## [Records for the exercise]

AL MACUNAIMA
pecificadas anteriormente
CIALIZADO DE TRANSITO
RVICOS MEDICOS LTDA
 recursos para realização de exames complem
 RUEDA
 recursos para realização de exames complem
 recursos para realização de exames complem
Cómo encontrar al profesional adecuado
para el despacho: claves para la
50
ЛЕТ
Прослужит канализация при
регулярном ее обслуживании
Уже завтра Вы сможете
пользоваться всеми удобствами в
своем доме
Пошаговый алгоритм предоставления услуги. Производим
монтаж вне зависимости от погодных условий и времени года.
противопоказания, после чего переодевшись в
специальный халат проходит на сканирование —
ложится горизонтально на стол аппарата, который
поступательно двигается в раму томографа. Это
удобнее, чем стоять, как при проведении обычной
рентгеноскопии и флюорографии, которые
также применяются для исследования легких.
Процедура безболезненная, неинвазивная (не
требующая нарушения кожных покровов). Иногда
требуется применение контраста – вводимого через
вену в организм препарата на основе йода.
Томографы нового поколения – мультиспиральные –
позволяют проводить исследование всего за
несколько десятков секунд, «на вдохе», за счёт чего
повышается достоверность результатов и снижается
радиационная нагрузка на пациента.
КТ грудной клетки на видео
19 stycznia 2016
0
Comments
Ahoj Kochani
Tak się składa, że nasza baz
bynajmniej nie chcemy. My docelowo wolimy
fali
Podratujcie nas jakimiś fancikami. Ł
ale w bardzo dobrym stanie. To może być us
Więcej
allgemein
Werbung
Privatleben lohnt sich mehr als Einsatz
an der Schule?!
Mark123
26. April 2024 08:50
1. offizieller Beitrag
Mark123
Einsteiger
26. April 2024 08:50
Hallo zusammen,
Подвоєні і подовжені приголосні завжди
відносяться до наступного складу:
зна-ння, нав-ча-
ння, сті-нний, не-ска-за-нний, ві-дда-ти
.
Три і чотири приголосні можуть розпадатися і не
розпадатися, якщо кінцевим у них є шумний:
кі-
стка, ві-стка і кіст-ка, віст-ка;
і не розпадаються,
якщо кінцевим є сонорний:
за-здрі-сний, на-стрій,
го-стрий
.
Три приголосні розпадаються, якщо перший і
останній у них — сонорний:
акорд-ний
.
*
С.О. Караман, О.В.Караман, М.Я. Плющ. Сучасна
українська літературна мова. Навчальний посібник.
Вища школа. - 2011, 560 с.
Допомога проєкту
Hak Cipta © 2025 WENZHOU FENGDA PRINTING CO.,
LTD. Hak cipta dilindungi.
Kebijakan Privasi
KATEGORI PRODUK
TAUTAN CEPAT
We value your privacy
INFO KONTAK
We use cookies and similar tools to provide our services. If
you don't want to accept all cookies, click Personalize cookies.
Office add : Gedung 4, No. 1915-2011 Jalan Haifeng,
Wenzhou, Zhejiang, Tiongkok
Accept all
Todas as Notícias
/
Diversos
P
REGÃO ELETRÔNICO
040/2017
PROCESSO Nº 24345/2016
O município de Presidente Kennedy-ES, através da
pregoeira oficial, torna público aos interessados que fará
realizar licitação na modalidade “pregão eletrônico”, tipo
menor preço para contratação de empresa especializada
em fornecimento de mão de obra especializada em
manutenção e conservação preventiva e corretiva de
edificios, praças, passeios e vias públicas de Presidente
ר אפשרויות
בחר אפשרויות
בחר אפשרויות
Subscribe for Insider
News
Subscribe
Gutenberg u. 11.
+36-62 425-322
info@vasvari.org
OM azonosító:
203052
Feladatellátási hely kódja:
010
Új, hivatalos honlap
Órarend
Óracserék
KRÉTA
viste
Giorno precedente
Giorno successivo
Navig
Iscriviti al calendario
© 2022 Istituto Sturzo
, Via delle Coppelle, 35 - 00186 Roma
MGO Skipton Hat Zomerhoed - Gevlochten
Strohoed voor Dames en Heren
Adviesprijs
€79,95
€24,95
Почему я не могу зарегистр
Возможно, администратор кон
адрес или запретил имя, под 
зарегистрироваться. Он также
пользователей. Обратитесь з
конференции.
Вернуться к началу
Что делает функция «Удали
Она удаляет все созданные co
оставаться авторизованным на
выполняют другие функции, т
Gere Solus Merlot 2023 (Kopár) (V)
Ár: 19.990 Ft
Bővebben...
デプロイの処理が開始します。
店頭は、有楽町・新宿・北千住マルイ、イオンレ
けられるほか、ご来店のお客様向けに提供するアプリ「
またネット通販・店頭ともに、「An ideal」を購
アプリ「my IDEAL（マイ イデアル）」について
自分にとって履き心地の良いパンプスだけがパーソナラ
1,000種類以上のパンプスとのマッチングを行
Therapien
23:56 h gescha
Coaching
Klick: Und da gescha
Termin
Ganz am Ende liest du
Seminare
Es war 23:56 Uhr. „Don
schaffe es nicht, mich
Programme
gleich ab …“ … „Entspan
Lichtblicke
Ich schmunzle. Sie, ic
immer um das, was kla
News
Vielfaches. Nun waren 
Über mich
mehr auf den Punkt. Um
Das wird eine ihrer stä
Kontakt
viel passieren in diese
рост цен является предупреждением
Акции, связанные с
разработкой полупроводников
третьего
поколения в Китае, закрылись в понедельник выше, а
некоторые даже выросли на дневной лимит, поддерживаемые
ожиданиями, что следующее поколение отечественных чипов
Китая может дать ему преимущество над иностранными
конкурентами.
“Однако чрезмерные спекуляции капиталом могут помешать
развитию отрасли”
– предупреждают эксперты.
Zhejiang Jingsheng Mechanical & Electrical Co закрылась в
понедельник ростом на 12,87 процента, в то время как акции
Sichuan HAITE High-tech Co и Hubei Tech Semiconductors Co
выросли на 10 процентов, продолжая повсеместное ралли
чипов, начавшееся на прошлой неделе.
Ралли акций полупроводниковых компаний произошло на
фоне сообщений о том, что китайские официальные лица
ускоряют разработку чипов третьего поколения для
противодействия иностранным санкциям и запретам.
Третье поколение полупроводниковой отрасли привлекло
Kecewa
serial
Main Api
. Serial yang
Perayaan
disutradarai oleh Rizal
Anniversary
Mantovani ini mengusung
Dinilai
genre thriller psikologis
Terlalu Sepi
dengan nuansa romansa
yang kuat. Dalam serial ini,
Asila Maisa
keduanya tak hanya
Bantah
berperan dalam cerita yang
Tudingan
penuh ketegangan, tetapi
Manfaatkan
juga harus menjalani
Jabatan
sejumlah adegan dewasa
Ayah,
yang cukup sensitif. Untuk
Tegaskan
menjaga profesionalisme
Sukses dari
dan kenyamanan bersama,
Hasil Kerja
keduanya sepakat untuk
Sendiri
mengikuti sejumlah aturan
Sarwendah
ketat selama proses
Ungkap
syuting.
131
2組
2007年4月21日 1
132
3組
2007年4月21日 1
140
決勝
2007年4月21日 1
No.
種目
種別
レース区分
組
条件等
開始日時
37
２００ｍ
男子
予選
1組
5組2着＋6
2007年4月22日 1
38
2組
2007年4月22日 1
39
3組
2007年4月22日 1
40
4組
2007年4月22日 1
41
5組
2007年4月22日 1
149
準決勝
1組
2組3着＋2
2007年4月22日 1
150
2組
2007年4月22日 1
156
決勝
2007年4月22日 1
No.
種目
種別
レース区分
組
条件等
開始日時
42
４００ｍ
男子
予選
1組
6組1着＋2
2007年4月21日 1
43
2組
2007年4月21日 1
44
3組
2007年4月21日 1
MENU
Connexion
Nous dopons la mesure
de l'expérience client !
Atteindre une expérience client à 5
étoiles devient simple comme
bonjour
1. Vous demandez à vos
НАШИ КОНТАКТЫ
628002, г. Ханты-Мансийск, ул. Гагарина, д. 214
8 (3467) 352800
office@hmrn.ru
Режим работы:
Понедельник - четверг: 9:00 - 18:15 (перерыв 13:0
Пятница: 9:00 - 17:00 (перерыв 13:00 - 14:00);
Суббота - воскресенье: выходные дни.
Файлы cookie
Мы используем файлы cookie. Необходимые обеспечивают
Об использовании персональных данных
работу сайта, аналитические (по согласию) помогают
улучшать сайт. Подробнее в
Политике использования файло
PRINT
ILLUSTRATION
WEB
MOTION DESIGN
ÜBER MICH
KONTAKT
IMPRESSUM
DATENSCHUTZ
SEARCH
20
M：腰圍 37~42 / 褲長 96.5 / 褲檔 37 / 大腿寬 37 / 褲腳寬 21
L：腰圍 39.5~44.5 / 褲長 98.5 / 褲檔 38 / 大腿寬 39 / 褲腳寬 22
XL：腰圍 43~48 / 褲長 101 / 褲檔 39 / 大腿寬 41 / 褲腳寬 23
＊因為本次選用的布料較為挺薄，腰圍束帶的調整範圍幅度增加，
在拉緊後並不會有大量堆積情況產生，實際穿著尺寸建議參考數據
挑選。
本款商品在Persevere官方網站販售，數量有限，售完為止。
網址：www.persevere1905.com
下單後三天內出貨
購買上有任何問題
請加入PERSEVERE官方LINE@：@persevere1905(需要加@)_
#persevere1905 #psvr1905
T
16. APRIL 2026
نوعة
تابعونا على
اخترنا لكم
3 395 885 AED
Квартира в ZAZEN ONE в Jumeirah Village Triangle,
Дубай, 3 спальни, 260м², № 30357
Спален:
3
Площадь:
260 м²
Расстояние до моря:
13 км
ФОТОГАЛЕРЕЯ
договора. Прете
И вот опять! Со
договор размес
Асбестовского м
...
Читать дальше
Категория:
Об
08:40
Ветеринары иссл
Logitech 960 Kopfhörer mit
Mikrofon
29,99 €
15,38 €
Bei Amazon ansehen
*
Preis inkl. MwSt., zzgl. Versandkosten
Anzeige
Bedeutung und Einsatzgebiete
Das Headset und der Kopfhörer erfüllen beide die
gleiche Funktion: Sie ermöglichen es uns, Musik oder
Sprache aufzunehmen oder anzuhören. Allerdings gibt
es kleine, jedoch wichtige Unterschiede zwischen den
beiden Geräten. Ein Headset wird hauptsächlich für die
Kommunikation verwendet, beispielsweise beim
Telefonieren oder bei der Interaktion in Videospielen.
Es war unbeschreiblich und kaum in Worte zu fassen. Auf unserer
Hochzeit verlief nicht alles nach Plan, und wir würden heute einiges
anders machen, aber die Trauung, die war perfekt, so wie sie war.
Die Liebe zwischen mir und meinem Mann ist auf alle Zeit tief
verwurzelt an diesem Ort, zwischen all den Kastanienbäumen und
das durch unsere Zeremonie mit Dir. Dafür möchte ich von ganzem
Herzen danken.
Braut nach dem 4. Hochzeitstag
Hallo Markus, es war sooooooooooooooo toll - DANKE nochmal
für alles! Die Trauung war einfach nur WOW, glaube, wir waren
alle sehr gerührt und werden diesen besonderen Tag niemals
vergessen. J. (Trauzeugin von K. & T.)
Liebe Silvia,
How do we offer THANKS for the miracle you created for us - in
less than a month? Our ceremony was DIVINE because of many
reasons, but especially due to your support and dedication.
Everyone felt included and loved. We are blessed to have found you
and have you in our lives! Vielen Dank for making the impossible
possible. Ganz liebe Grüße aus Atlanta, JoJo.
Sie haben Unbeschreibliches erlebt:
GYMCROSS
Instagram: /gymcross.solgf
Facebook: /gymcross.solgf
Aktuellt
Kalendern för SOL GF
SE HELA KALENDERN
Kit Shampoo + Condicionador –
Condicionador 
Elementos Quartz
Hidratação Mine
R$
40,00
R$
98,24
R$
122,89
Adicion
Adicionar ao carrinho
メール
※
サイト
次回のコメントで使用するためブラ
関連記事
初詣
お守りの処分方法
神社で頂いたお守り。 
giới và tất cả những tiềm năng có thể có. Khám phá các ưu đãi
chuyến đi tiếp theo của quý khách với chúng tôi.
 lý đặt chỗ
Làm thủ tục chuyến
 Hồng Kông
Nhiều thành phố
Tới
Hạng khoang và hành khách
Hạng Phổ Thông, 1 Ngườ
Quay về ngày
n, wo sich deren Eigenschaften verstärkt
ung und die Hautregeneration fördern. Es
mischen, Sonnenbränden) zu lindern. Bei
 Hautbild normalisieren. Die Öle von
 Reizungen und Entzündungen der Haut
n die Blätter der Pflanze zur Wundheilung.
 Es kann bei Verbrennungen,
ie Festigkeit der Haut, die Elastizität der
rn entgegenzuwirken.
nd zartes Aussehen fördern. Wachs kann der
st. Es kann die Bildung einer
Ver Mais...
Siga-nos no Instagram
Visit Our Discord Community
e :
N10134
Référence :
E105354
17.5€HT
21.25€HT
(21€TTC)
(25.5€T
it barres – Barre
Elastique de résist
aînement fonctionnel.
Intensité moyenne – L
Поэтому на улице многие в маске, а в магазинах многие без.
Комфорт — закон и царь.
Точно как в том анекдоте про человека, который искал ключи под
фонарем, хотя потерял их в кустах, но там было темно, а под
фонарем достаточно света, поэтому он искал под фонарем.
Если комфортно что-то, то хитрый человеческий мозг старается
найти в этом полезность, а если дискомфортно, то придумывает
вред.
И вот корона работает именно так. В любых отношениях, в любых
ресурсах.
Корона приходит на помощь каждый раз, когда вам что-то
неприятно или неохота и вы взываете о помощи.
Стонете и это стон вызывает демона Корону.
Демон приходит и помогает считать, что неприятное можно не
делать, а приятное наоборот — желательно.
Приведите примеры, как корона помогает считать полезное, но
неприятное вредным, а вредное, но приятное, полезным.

## [To do]
Restate word for word the entries above from the line with "Китая может дать" through the line with "Hasil Kerja", inclusive, leaving out everything else.

## [Exercise answer]
Китая может дать ему преимущество над иностранными
конкурентами.
“Однако чрезмерные спекуляции капиталом могут помешать
развитию отрасли”
– предупреждают эксперты.
Zhejiang Jingsheng Mechanical & Electrical Co закрылась в
понедельник ростом на 12,87 процента, в то время как акции
Sichuan HAITE High-tech Co и Hubei Tech Semiconductors Co
выросли на 10 процентов, продолжая повсеместное ралли
чипов, начавшееся на прошлой неделе.
Ралли акций полупроводниковых компаний произошло на
фоне сообщений о том, что китайские официальные лица
ускоряют разработку чипов третьего поколения для
противодействия иностранным санкциям и запретам.
Третье поколение полупроводниковой отрасли привлекло
Kecewa
serial
Main Api
. Serial yang
Perayaan
disutradarai oleh Rizal
Anniversary
Mantovani ini mengusung
Dinilai
genre thriller psikologis
Terlalu Sepi
dengan nuansa romansa
yang kuat. Dalam serial ini,
Asila Maisa
keduanya tak hanya
Bantah
berperan dalam cerita yang
Tudingan
penuh ketegangan, tetapi
Manfaatkan
juga harus menjalani
Jabatan
sejumlah adegan dewasa
Ayah,
yang cukup sensitif. Untuk
Tegaskan
menjaga profesionalisme
Sukses dari
dan kenyamanan bersama,
Hasil Kerja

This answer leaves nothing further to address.